• **RECORDS SUPPLIED**
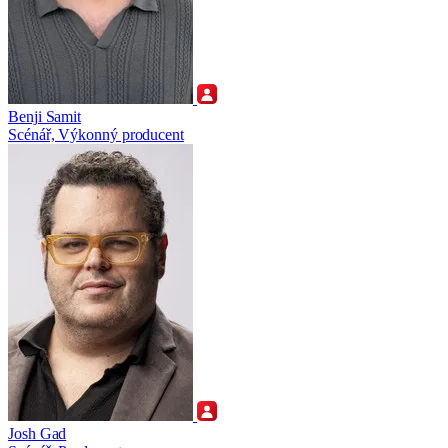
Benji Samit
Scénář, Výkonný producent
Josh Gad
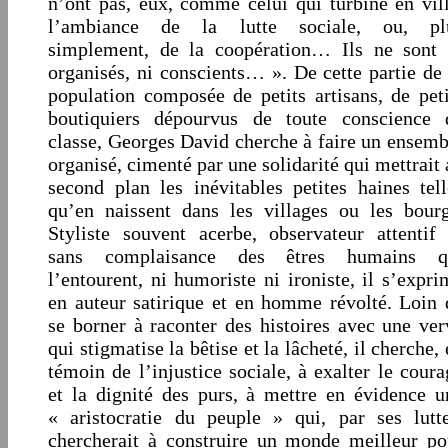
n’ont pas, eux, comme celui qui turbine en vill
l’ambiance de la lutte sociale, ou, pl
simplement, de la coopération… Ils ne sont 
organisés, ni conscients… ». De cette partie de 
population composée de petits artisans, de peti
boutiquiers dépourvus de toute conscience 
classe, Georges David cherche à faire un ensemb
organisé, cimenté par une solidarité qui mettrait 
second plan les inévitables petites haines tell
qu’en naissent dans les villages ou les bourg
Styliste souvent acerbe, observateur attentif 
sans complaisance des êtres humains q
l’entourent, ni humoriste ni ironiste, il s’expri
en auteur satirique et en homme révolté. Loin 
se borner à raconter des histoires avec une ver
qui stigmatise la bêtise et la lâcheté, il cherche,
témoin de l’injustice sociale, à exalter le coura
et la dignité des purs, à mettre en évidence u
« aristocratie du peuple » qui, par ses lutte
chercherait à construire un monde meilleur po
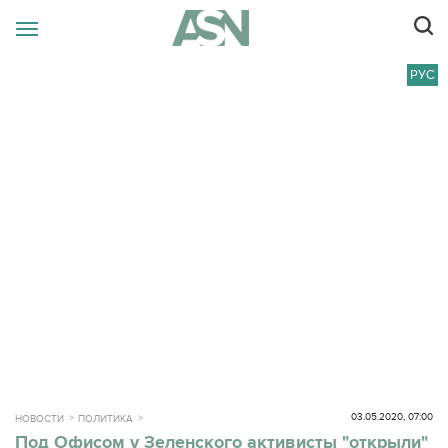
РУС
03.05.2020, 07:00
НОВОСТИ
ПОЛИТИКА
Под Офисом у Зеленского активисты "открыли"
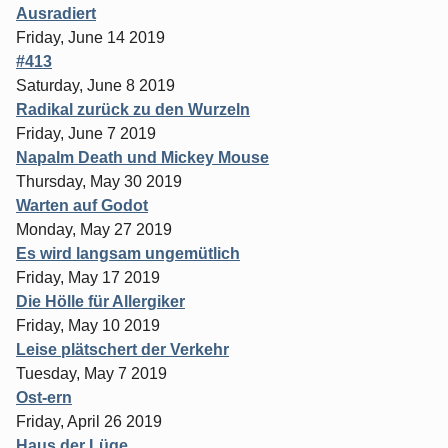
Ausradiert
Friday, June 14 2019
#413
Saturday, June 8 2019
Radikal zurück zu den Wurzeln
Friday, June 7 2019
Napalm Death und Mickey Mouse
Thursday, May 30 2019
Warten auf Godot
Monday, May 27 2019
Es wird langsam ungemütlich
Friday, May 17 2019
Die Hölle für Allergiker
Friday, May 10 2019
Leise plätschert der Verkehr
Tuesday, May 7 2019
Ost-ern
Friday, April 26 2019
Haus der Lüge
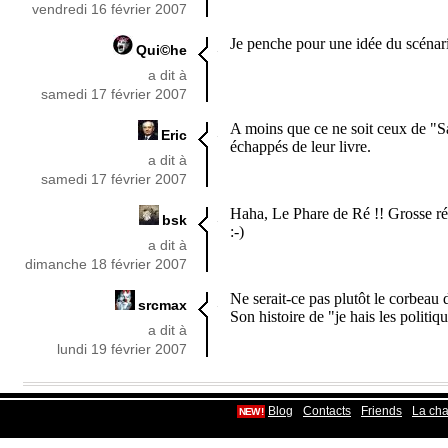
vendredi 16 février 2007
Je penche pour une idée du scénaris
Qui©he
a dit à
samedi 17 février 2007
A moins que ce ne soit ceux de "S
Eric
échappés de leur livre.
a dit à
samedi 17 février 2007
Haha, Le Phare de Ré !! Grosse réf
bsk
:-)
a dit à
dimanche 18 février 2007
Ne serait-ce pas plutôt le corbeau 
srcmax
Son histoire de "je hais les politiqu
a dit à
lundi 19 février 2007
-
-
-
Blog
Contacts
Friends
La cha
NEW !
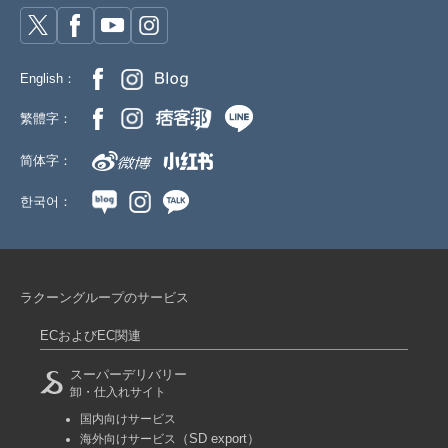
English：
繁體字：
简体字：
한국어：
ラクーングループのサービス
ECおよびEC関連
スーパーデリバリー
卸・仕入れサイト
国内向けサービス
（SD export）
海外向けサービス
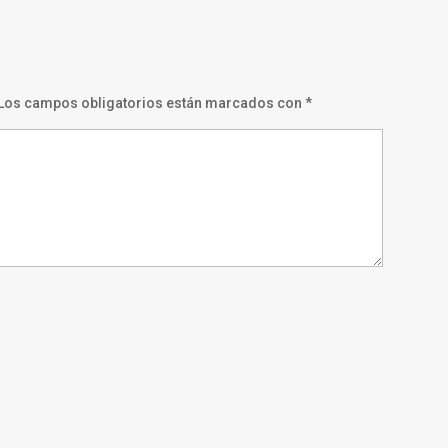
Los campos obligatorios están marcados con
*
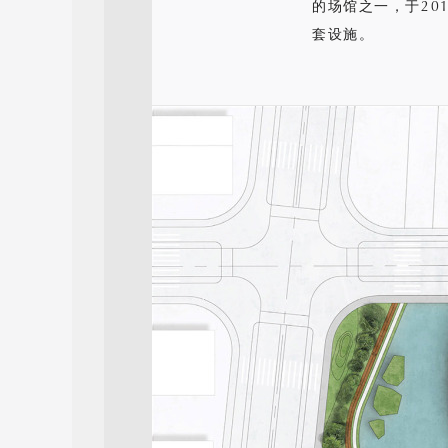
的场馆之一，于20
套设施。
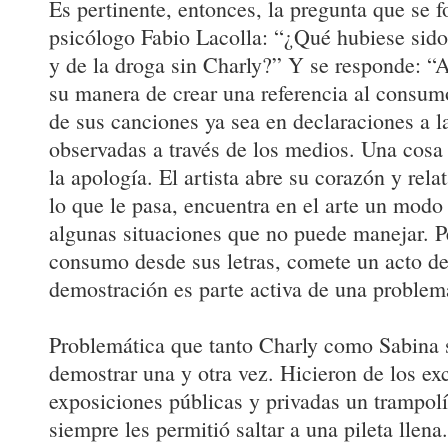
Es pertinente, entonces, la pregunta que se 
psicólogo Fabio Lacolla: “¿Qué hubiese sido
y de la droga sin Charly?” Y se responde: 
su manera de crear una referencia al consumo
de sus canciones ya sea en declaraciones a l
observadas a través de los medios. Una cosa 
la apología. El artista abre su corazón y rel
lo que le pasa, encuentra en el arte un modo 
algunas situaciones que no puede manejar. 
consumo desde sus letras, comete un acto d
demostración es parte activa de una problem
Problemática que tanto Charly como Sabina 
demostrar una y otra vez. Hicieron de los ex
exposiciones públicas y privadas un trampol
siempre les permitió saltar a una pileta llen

• **WHAT YOU NEED TO DO**
Treating the line with "organisés, ni conscients…" as the last line to include, retype the records exactly from their first line, excluding pictures.

• **TASK OUTPUT**
Benji Samit
Scénář, Výkonný producent
Josh Gad
n’ont pas, eux, comme celui qui turbine en vill
l’ambiance de la lutte sociale, ou, pl
simplement, de la coopération… Ils ne sont 
organisés, ni conscients… ». De cette partie de 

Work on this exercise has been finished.